An dem einfachen und genialen Prinzip hat sich nichts geändert: Einzelne Kärtchen mit unterschiedlichen Landschaftsformen (See, Fluss, Wald, Wiese), die von Tierformen bevölkert sind, werden von den Spielern zu einem Ganzen zusammengelegt. Wer dabei geschickt und vorausschauend vorgeht, erhält die meisten Punkte und gewinnt. „Die Jäger und Sammler" spielt zu den Anfängen der Menschheit, die Aufgaben bestehen also darin, Fischbestände in Flüssen und Seen zu sichern, Wälder aufzubauen und Wiesen mit großen Weidetierbeständen und wenigen Raubtieren zu „erlegen". Insgesamt gibt es mehr Möglichkeiten, Punkte zu bekommen, als in „Carcassonne".
Eine wirkliche Neuerung sind die Bonuskärtchen, die man nach dem Abschließen eines Waldes, in dem sich eine Goldmine befindet, erhält. Diese sind normalerweise nützlicher als die gewöhnlichen und, da ihre Anzahl begrenzt ist, heiß umkämpft.
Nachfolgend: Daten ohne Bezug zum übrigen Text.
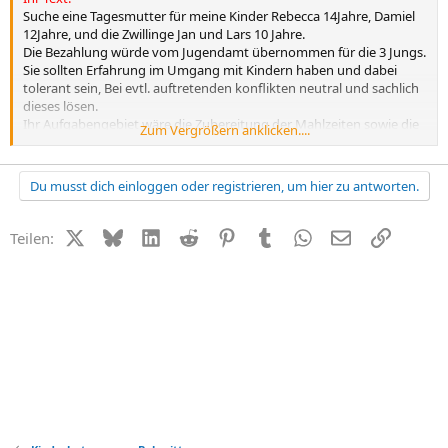
Suche eine Tagesmutter für meine Kinder Rebecca 14Jahre, Damiel
12Jahre, und die Zwillinge Jan und Lars 10 Jahre.
Die Bezahlung würde vom Jugendamt übernommen für die 3 Jungs.
Sie sollten Erfahrung im Umgang mit Kindern haben und dabei
tolerant sein, Bei evtl. auftretenden konflikten neutral und sachlich
dieses lösen.
Ihr Aufgabengebiet wäre die Zubereitung der Mahlzeiten sowie die
Zum Vergrößern anklicken....
Freizeitgestaltung bis ca. 17 Uhr.
Jan bleibt Donnerstags länger (bis 15Uhr) in der Schule, der müsste
dann abgeholt werden.
Du musst dich einloggen oder registrieren, um hier zu antworten.
Über eine Antwort würde ich mich sehr freuen.
Sie erreichen mich unter der Rufnummer : 0160-4827815 (Frau
Quasinowski)
X (Twitter)
Bluesky
LinkedIn
Reddit
Pinterest
Tumblr
WhatsApp
E-Mail
Link
Teilen:
Leider bin ich nicht online zu erreichen.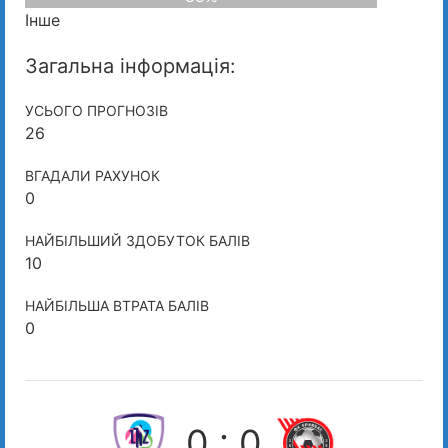
Інше
Загальна інформація:
УСЬОГО ПРОГНОЗІВ
26
ВГАДАЛИ РАХУНОК
0
НАЙБІЛЬШИЙ ЗДОБУТОК БАЛІВ
10
НАЙБІЛЬША ВТРАТА БАЛІВ
0
0 : 0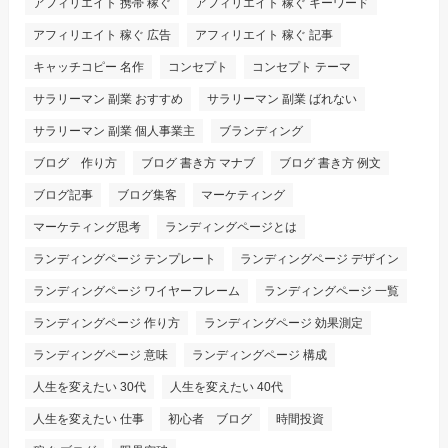
アフィリエイト 携帯 稼ぐ
アフィリエイト 稼ぐ キーワード
アフィリエイト 稼ぐ 広告
アフィリエイト 稼ぐ 記事
キャッチコピー 名作
コンセプト
コンセプト テーマ
サラリーマン 副業 おすすめ
サラリーマン 副業 ばれない
サラリーマン 副業 個人事業主
ブランディング
ブログ 作り方
ブログ 書き方 マナブ
ブログ 書き方 例文
ブログ記事
ブログ集客
マーケティング
マーケティング思考
ランディングページとは
ランディングページ テンプレート
ランディングページ デザイン
ランディングページ ワイヤーフレーム
ランディングページ 一覧
ランディングページ 作り方
ランディングページ 効果測定
ランディングページ 意味
ランディングページ 構成
人生を変えたい 30代
人生を変えたい 40代
人生を変えたい 仕事
初心者 ブログ
時間投資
Ebenfalls hinzu gekommen sind die Fischerhütten, mit denen sich der Spieler ganze Flusssysteme aneignen kann und die erst in der Endwertung Punkte abwerfen.
Schon allein diese Zusätze heben das Spiel deutlich von seinem Vorgänger ab. Wer den jedoch bereits besitzt, ist nicht zwingend auf „Die Jäger und Sammler" angewiesen, denn es hat sich nichts Weltbewegendes getan. Alle anderen sollten spätestens jetzt einen Blick wagen: Zum Beispiel ist das Spiel auch zu zweit spielbar und macht auch dann viel Spaß, die Dauer einer Partie liegt bei höchstens einer Stunde und die Regeln sind leicht verständlich, was meistens auch für die Anleitung gilt, die einen Großteil der aufkommenden Fragen beantworten kann.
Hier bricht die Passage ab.